### Exercise
From the data below, retype exactly the lines starting with the one that contains "Sermons (44, 1128)" and ending with the one that contains "Events (35, 1244)", both included.

### Data for processing
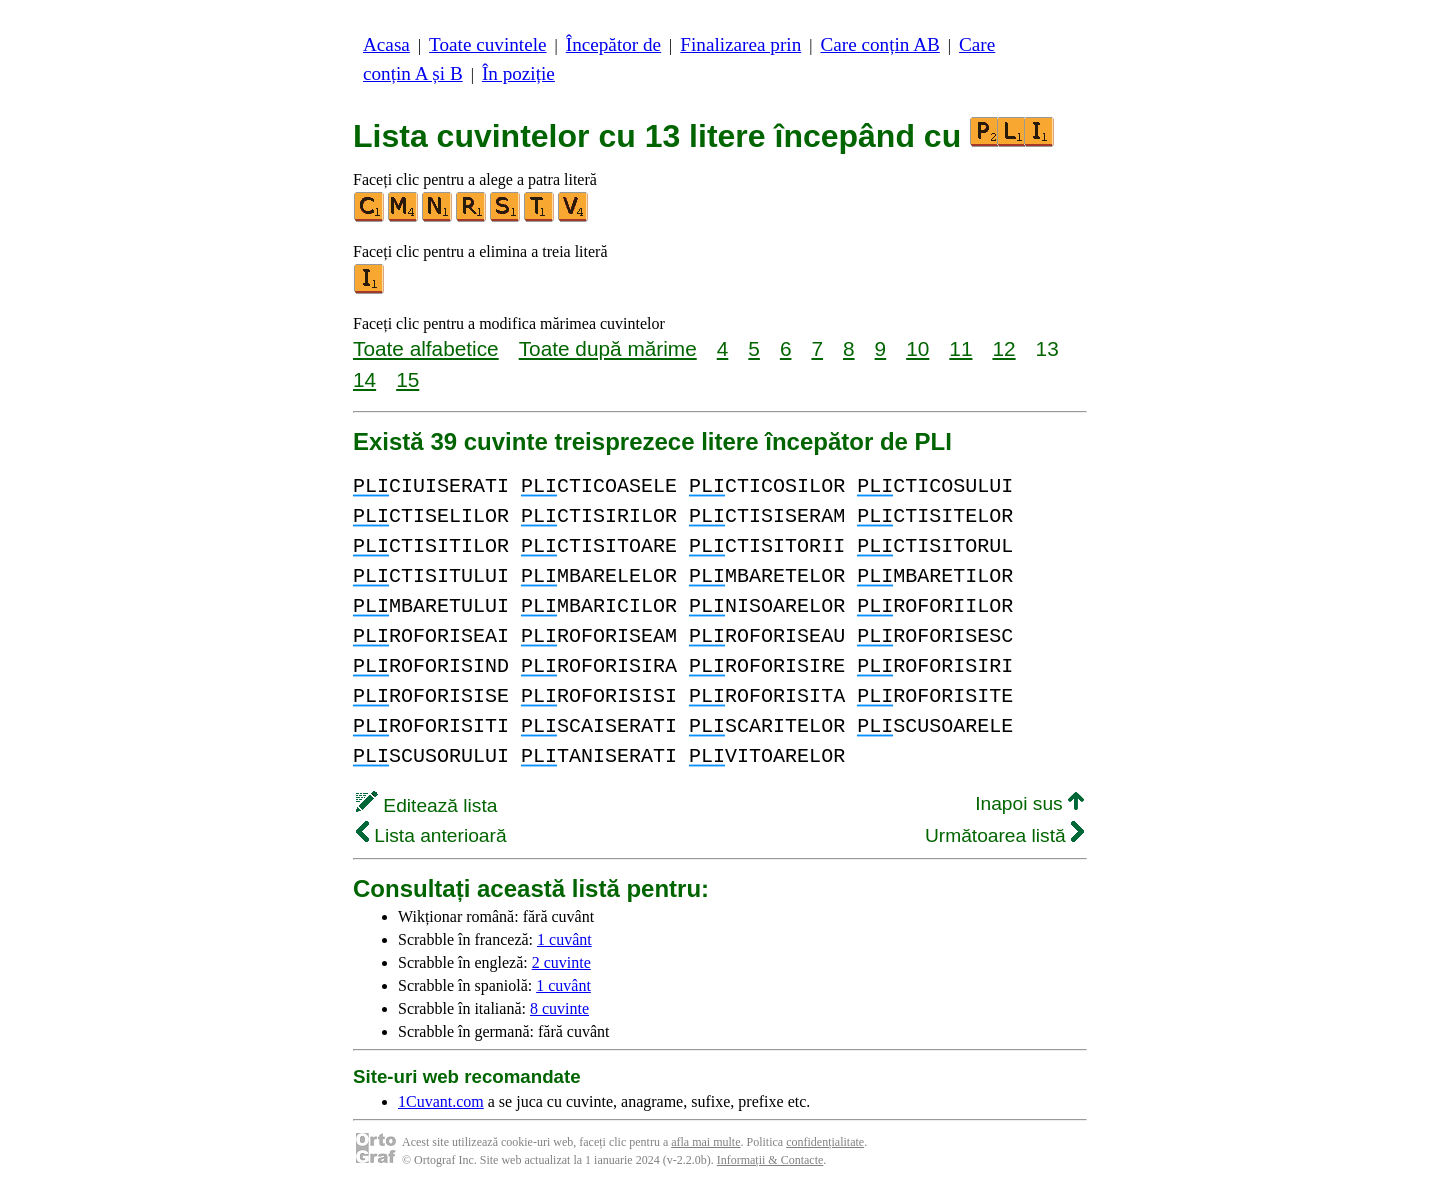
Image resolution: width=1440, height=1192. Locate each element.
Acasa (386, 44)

---

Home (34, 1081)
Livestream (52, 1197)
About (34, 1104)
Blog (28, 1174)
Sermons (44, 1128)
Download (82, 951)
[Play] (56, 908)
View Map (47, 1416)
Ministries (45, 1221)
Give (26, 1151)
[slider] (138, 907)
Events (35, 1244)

### Output below
Sermons (44, 1128)
Download (82, 951)
[Play] (56, 908)
View Map (47, 1416)
Ministries (45, 1221)
Give (26, 1151)
[slider] (138, 907)
Events (35, 1244)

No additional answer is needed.